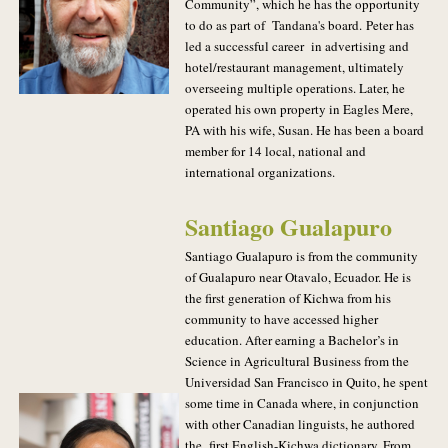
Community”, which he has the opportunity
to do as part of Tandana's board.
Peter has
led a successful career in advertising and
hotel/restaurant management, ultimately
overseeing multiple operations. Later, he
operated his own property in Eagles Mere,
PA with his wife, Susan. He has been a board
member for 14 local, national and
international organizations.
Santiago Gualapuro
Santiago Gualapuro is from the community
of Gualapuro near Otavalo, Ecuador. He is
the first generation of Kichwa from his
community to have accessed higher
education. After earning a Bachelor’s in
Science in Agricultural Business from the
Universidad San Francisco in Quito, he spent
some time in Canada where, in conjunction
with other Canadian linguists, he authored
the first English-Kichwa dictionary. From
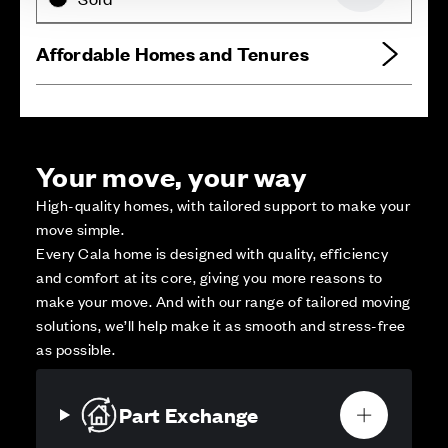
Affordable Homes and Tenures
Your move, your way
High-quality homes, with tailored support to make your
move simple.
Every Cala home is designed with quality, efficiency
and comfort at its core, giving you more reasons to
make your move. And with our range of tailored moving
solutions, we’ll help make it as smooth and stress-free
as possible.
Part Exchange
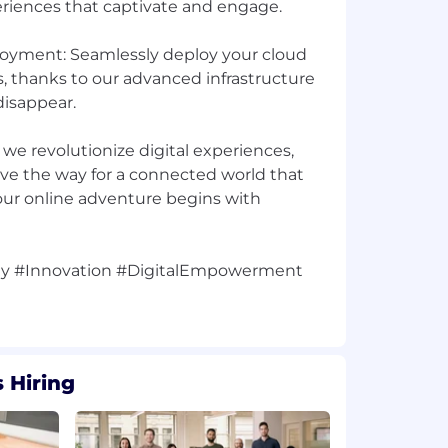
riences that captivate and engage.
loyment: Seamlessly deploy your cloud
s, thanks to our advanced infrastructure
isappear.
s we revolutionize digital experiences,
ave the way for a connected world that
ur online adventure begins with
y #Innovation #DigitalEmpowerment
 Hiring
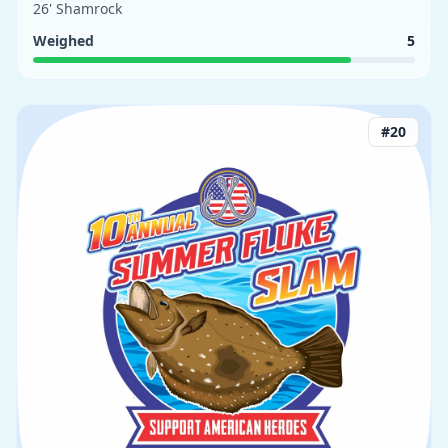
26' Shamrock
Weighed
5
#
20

******************************

▶ Exercise objective:
The output should be exactly the lines above from the line containing "led a successful career in advertising and" to the line containing "of Gualapuro near Otavalo, Ecuador. He is", inclusive, with no other lines.

▶ Problem solution:
led a successful career in advertising and
hotel/restaurant management, ultimately
overseeing multiple operations. Later, he
operated his own property in Eagles Mere,
PA with his wife, Susan. He has been a board
member for 14 local, national and
international organizations.
Santiago Gualapuro
Santiago Gualapuro is from the community
of Gualapuro near Otavalo, Ecuador. He is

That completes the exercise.